The sigmoid function has a good property: its derivative is simple:

\[\sigma'(z) = \sigma(z) (1 - \sigma(z))\]

It simplifies the calculation of derivatives: just reuse the output of the neuron: \(a^l_j\) that was calculated from the forward phrase:

\[\begin{equation*} \delta^l_j = a^l_j \cdot (1 - a^l_j) \cdot \sum_m \delta^{l+1}_m w^{l+1}_{mj} \end{equation*}\]

The backpropagation algorithm

For each example \(X_i\), calculate its partial derivatives (by the following algrithms). After consuming all the examples, we get the step listed in the beginning of the page.
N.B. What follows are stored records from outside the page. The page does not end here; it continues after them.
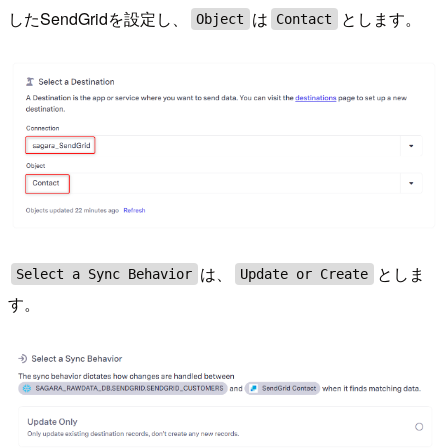
したSendGridを設定し、
は
とします。
Object
Contact
は、
としま
Select a Sync Behavior
Update or Create
す。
  1. Feedforward: For each l=2,3,…,L compute

    \[z^{l} = w^l a^{l-1}+b^l \; \mbox{and} \; a^{l} = \sigma(z^{l})\]
  2. Output error \(\delta^L\): Compute the vector

    \[\delta^{L} = \nabla_a C \odot \sigma'(z^L)\]
  3. Backpropagate the error: For each l=L−1,L−2,…,2 compute:

    \[\delta^{l} = a^l \odot (1 - a^l) \odot ((w^{l+1})^T \delta^{l+1})\]
  4. Output: The gradient of the cost function is given by

    \[\frac{\partial C_{X_i}}{\partial w^l_{jk}} = a^{l-1}_k \delta^l_j \; \mbox{and} \; \frac{\partial C_{X_i}}{\partial b^l_j} = \delta^l_j\]